The daily tally of new COVID-19 infections rose from 2,385 on May 15 to 12,624 on June 17, according to official data. The surge was expected, especially after the Eid Al-Fitr holiday when millions of people traveled between cities on Indonesia’s most populated island of Java, despite a travel ban imposed at the end of Ramadan.
Experts say the Delta variant of the COVID-19 virus, which was first detected in India and is more virulent, could have compounded the problem.
On Saturday, Indonesia reported 12,906 new infections, raising the total tally to 1,976,172 cases.
The capital city, Jakarta, registered 4,737 cases on Friday, which its governor, Anies Baswedan, described as “the highest number ever recorded during the pandemic.”
On Saturday, however, Jakarta set a new record with 4,895 new cases.
“The spike in confirmed COVID-19 cases has been occurring gradually for the past ten weeks, even though initially the surge was gradual,” Masdalina Pane, an expert on health policies and epidemiologist at the Indonesian Epidemiologists Association, told Arab News on Saturday.
“We have issued warnings since the start, but it fell on deaf ears because the rise was insignificant,” she added.
Pane alleged that the issue began after the government reduced the mandatory self-quarantine for international arrivals — and those in close contact with someone infected with the coronavirus — from 14 days to five days from earlier this year.
At the end of April, Indonesia banned arrivals from India for two weeks.
“We could have prevented the new variants from entering Indonesia by mandating 14 days quarantine for international arrivals,” she said.
“We are harvesting the results of policies that disregards the basic principles of disease control,” she added.
On Friday, medical associations issued a joint call for the central government to impose wide-scale restrictions on public activity across Java.
Doctors said that hospitals in cities on the island were running out of bed space while the health care system could collapse unless the government intervened to curb the spread of the disease.
“Don’t let us become the second India,” Erlina Burhan of the Indonesian Association of Pulmonologists (PDPI) said in a virtual press conference.
Aman Pulungan, chairman of the Indonesian Pediatric Society (IDAI), also called on limiting children’s outdoor activities at a time when the government is set to reopen schools for the next academic year.
“The national data on COVID-19 cases showed that 12.5 percent of the cases are children; it means that one in every eight patients is a child,” Pulungan said, adding that the association’s data showed Indonesia’s case-fatality rate on children infected with the coronavirus is up to 5 percent or “the highest in the world.”
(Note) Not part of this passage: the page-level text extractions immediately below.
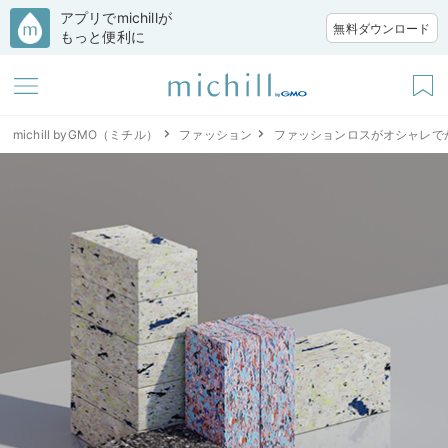
アプリでmichillが
無料ダウンロード
もっと便利に
michill byGMO（ミチル）
ファッション
ファッションロスがオシャレでかわ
Meanwhile, thousands of citizens have signed an online petition to President Joko Widodo urging him to step up the government’s response to the health crisis.
“We have almost 2,000 signatures so far since we distributed the letter on Friday afternoon. We want to draw the president’s attention to the surge of cases and the few availability of beds to treat COVID-19 patients and for those who need to self-isolate,” Irma Hidayana, public health consultant and founder of Lapor COVID-19 (Report COVID-19) community movement, which initiated the letter, told Arab News.